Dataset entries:
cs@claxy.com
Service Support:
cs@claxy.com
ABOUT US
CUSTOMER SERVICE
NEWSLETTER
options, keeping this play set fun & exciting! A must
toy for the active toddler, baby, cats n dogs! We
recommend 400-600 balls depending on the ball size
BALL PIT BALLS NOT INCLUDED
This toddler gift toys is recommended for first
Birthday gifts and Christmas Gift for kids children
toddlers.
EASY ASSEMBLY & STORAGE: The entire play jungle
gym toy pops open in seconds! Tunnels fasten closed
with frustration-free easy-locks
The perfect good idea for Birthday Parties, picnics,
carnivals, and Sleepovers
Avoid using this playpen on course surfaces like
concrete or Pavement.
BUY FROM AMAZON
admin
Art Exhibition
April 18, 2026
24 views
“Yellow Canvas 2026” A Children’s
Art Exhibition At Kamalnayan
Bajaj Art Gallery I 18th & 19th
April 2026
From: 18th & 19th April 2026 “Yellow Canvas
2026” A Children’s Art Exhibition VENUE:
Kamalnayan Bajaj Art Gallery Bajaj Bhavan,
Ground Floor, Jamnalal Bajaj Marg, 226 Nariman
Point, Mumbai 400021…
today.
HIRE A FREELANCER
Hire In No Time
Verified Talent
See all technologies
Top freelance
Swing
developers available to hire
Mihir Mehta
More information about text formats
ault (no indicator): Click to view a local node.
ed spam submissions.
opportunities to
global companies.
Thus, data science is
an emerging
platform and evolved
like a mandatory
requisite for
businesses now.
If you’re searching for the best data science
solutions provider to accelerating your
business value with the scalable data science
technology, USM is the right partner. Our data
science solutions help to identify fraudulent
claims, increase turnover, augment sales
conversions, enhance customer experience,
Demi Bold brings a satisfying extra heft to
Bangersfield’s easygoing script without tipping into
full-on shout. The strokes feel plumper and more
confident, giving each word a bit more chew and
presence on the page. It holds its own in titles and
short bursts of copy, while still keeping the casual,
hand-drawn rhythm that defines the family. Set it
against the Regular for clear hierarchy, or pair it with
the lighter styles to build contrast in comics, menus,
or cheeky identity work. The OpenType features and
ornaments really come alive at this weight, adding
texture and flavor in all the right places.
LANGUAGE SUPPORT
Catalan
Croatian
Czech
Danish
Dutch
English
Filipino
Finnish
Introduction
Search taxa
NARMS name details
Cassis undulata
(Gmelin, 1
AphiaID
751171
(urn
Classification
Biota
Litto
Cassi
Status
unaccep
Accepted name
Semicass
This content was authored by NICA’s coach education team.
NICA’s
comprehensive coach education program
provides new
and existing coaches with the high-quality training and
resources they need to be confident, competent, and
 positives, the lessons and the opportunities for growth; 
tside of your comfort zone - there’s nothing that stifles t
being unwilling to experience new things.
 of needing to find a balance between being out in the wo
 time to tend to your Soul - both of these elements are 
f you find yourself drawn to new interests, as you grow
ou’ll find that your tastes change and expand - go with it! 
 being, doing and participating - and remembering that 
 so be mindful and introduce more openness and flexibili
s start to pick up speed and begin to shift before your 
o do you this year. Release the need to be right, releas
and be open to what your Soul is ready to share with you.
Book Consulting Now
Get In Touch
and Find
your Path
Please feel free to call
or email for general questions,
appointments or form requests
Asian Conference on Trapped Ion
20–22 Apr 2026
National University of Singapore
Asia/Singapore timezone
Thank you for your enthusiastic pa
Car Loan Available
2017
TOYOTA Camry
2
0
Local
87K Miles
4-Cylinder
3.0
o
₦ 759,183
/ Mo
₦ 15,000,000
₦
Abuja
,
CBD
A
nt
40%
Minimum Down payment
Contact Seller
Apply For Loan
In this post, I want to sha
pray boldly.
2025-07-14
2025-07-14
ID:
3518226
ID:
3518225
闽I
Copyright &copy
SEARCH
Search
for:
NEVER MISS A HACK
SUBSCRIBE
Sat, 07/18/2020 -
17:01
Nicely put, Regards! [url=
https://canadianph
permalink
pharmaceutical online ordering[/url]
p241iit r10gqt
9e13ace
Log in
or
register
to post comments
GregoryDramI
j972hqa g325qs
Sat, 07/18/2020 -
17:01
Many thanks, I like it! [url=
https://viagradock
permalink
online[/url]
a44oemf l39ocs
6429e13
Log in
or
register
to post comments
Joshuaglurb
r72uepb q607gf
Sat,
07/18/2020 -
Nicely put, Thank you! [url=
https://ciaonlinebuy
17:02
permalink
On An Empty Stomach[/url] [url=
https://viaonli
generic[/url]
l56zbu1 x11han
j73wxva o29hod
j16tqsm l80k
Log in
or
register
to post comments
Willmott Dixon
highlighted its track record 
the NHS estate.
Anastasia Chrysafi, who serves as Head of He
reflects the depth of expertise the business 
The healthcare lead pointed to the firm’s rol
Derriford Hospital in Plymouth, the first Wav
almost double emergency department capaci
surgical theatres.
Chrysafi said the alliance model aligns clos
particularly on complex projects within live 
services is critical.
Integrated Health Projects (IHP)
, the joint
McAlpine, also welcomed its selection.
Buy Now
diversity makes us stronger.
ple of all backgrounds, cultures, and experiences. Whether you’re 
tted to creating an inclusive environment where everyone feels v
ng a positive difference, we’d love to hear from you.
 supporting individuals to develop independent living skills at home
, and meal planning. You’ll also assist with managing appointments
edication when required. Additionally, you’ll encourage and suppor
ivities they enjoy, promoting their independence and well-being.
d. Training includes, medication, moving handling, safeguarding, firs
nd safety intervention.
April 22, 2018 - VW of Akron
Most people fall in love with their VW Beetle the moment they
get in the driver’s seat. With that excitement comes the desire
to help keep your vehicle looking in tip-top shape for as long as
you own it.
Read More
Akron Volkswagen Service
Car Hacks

▶ **Exercise objective**:
A line counts if it holds the word "that". How many lines of the entries count? Give the number only.

▶ **Your response**:
5